In the days of Ronald Reagan, we learned that ketchup is a vegetable. Broccoli, on the other hand, is a lethal weapon:

A federal appellate court ruled Friday that the pepper spraying and beating of a black motorist who did not wear his seat belt constituted excessive force. Mark Anthony Young, 46, was driving to the gym in February 2007 when Los Angeles County, California Sheriff’s Deputy Richard Wells stopped him so he could issue a ticket for failing to buckle up. Wells’ problems began when he was unable to produce his vehicle registration.

While Wells was writing up the ticket, Young got out of his truck and walked over to hand the deputy the vehicle’s paperwork. Wells ordered Young back into his truck, but Young did not feel like doing so. He sat on the curb, eating broccoli. In his legal filing, Wells claimed the broccoli was dangerous and that he “believed that [Young] was about to throw the broccoli at [him] in order to cause a distraction before assaulting him.”

A district-court judge had ruled that Wells was de jure immune from claims of excessive force.
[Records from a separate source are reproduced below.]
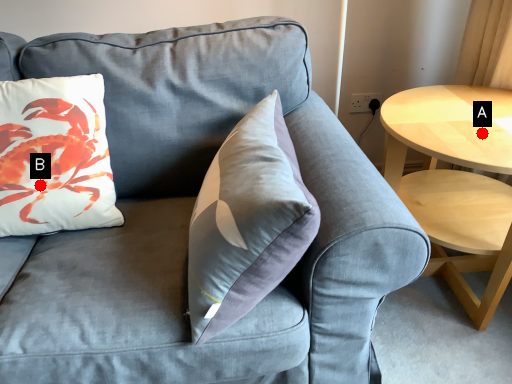 Question: Two points are circled on the image, labeled by A and B beside each circle. Which point is further to the camera?

Choices:
 (A) A is further
 (B) B is further

Answer: (A) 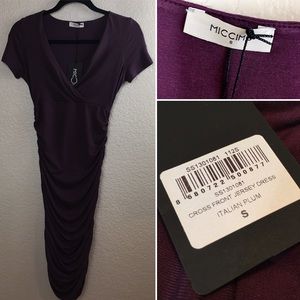 What are the coordinates of `wall` in the screenshot? It's located at (118, 226). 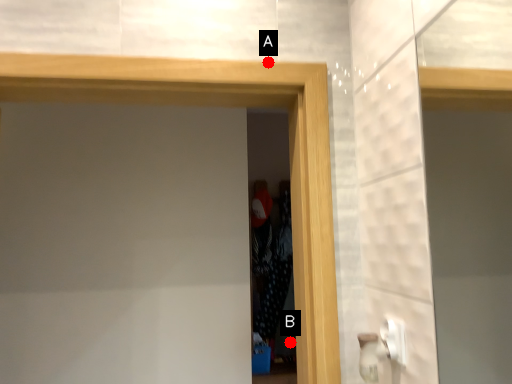 Question: Two points are circled on the image, labeled by A and B beside each circle. Which point is closer to the camera?

Choices:
 (A) A is closer
 (B) B is closer

Answer: (A) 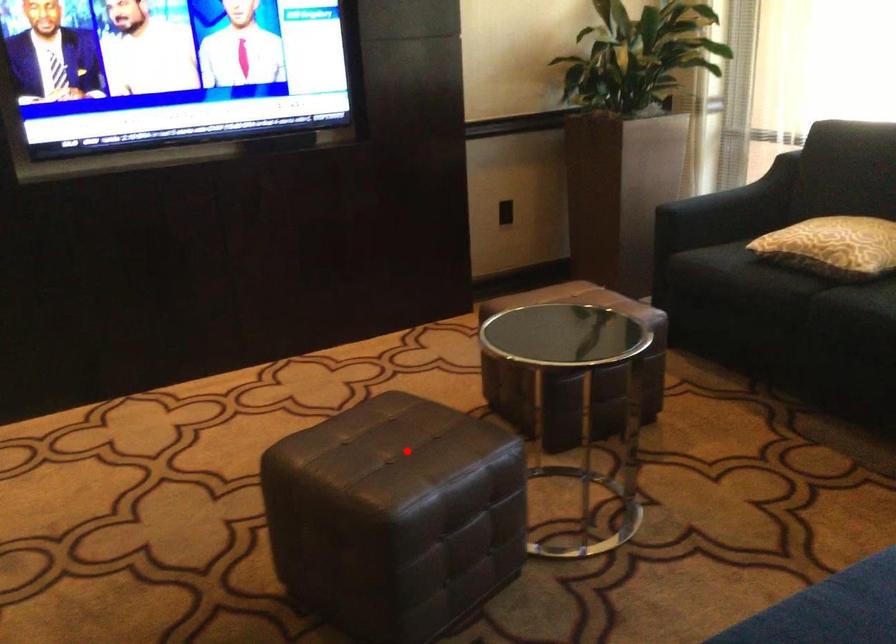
Judge Stephen Roy Reinhardt, for the Ninth Circuit US Court of Appeals, said otherwise:

“Whether Wells’s claim that he feared a broccoli-based assault is credible and reasonable presents a genuine question of material fact that must be resolved not by a court ruling on a motion for summary judgment but by a jury in its capacity as the trier of fact.”

The lower court ruling was reversed and remanded for further proceedings.

(Via The Truth About Cars.)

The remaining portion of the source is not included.